→ TASK OBJECTIVE
From the entries below, return exactly the lines beginning at the one that contains "Barrierefreiheit" and ending at the one that contains "O código deles é: CSIXBRSP Você", both of them included, and only those lines.
(INFORMATION SHOWN Opens)
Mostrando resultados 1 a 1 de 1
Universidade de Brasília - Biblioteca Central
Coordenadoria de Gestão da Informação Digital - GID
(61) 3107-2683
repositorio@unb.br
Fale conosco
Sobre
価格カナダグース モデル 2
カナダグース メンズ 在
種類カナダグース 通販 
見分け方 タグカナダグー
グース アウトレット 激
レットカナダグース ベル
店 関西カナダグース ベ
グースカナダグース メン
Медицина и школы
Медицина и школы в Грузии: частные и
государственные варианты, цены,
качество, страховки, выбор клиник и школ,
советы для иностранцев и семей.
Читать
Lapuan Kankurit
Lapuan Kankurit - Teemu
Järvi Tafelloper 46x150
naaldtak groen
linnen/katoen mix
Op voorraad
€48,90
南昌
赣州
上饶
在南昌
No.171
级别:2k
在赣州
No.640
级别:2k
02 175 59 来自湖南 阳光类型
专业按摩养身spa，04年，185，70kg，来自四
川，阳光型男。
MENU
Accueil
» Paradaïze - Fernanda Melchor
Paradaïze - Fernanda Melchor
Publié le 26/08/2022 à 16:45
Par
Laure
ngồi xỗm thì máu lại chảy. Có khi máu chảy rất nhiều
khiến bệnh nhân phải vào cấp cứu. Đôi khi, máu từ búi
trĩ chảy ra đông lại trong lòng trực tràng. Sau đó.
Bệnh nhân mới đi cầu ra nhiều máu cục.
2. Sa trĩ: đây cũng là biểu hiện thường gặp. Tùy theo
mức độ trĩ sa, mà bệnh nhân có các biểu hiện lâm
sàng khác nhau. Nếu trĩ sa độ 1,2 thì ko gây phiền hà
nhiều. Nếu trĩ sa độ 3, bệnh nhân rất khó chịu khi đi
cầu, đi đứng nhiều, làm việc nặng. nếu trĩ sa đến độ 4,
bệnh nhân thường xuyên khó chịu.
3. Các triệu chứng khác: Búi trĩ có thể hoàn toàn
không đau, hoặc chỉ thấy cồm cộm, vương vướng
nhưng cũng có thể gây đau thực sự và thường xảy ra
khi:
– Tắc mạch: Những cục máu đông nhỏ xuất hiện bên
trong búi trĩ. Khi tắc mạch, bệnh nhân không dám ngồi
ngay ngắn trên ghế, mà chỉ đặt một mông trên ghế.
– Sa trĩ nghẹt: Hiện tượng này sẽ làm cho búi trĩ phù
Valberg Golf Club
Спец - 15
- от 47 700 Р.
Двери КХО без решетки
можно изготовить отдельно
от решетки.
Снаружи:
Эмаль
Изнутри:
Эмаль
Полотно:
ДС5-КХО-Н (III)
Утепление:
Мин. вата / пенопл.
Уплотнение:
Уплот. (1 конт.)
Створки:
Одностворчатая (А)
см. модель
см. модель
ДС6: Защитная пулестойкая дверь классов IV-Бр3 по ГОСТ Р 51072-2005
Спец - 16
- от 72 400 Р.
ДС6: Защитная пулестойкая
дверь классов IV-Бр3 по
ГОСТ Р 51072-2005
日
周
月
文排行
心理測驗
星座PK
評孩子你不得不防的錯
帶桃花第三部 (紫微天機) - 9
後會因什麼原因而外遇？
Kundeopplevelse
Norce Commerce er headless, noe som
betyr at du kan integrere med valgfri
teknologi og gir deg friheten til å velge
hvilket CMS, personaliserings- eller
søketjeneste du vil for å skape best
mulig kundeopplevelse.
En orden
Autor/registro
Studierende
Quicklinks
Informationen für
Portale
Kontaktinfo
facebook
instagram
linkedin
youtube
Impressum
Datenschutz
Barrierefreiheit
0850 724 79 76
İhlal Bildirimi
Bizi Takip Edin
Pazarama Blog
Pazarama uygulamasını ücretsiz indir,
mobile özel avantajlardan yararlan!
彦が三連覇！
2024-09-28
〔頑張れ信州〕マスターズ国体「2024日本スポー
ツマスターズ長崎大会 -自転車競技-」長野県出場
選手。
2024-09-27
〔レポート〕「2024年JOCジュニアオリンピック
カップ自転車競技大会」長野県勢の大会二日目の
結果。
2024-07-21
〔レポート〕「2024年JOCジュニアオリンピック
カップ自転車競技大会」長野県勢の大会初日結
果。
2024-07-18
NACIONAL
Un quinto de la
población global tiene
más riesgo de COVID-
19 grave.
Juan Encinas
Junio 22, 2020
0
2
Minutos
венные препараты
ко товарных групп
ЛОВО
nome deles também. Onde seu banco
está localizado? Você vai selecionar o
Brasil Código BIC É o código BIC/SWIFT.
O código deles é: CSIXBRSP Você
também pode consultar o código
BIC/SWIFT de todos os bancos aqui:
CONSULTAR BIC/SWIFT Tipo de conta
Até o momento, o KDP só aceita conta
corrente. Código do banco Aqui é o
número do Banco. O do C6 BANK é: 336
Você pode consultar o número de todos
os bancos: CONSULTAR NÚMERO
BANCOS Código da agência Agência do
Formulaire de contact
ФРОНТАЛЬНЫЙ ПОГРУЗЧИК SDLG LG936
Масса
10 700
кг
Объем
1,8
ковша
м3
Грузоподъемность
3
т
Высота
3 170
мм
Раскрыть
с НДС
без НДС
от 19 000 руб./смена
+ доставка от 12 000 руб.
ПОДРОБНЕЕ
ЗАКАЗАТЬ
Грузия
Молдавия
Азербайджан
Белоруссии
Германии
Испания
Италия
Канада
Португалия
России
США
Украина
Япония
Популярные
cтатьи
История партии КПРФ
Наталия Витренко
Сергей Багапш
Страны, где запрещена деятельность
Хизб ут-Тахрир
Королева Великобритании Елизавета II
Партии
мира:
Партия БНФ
(INFORMATION SHOWN Closes)
→ YOUR SOLUTION
Barrierefreiheit
0850 724 79 76
İhlal Bildirimi
Bizi Takip Edin
Pazarama Blog
Pazarama uygulamasını ücretsiz indir,
mobile özel avantajlardan yararlan!
彦が三連覇！
2024-09-28
〔頑張れ信州〕マスターズ国体「2024日本スポー
ツマスターズ長崎大会 -自転車競技-」長野県出場
選手。
2024-09-27
〔レポート〕「2024年JOCジュニアオリンピック
カップ自転車競技大会」長野県勢の大会二日目の
結果。
2024-07-21
〔レポート〕「2024年JOCジュニアオリンピック
カップ自転車競技大会」長野県勢の大会初日結
果。
2024-07-18
NACIONAL
Un quinto de la
población global tiene
más riesgo de COVID-
19 grave.
Juan Encinas
Junio 22, 2020
0
2
Minutos
венные препараты
ко товарных групп
ЛОВО
nome deles também. Onde seu banco
está localizado? Você vai selecionar o
Brasil Código BIC É o código BIC/SWIFT.
O código deles é: CSIXBRSP Você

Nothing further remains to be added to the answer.